3. Displacement From Home Because of Natural Disaster, by Select Characteristics (2022 - 2023)

Dataset, source: US Census Bureau

The US Census's Household Pulse Survey Data was designed to quickly collect data on the impacts of COVID-19, and has since expanded to include data about effects of natural disasters, such as displacement from home because of natural disaster, by demographic. This data is available at a national or state level. Although these measures are highly applicable to this project, it's only available from December 2022- August 2023, and thus, is a good addendum to the previous census data.

Raw data:

I did not clean this data at this stage since it is already well-processed, in order retain as much potentially useful data as possible.

Visualization and exploratory data analysis:

These simple visualizations are already helpful for showing some of the social disparities we can expect to see in the aftermath of climate disaster outcomes. Displacement from home rates seem to be at least to some extent dependent on all 3 social dimensions of income level, race, and sexual orientation.
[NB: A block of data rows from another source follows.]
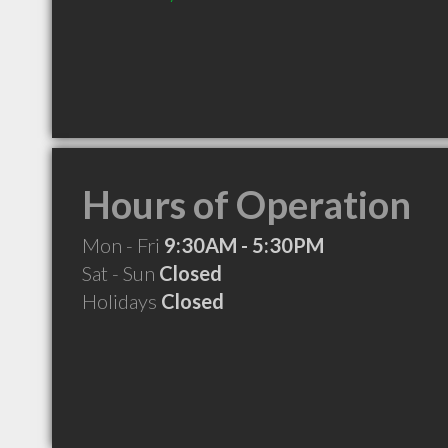
Hours of Operation
Mon - Fri
9:30AM - 5:30PM
Sat - Sun
Closed
Holidays
Closed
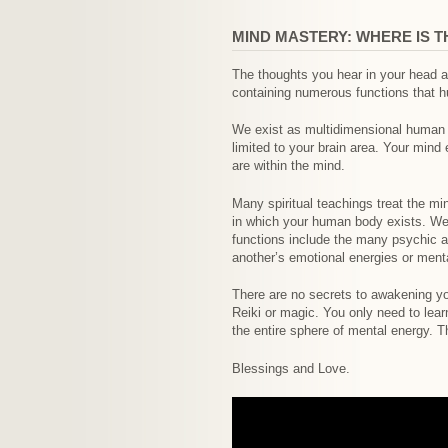
MIND MASTERY: WHERE IS T
The thoughts you hear in your head ar
containing numerous functions that h
We exist as multidimensional human b
limited to your brain area. Your mind
are within the mind.
Many spiritual teachings treat the mi
in which your human body exists. We 
functions include the many psychic ab
another’s emotional energies or mental
There are no secrets to awakening you
Reiki or magic. You only need to lea
the entire sphere of mental energy. T
Blessings and Love.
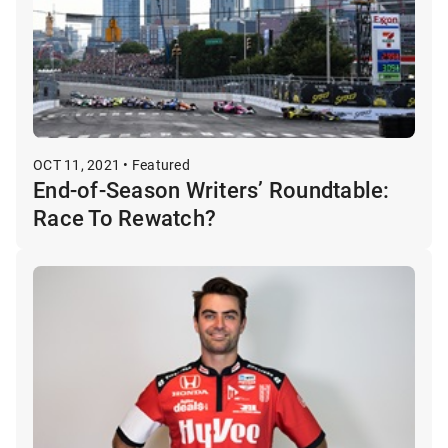
OCT 11, 2021 • Featured
End-of-Season Writers’ Roundtable:
Race To Rewatch?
Being able to connect this dataset with others, such as the specific climate events, may reveal interesting patterns.

4. National Risk Index, natural hazard risk data across the US

Dataset, source: Federal Emergency Management Agency (FEMA)

FEMA publishes data on the natural hazard risk for each US county that helps illustrate which US communities are most at risk for 18 natural disasters, including hurricanes and heat waves, as well as presenting an aggregated risk score.

Raw data:

I cleaned this data by manually deleting columns for natural disasters that are outside the scope of this study, such as avalanches, earthquakes, and volcanic activity.

Visualization and exploratory data analysis:

Visualization of this dataset makes it immediately apparent which areas of the United States could be most impacted by climate disasters. The second visualization in particular reveals how a few locations may be disproportionately affected by certain climate events.

Concluding Thoughts

I am still in the process of gathering more and higher quality data to support my analysis, as well as working on refining my decision making behind gathering and cleaning the data. Data gathering and cleaning is an iterative process, and the quality of the data that emerges from this stage will heavily impact the quality of the analysis.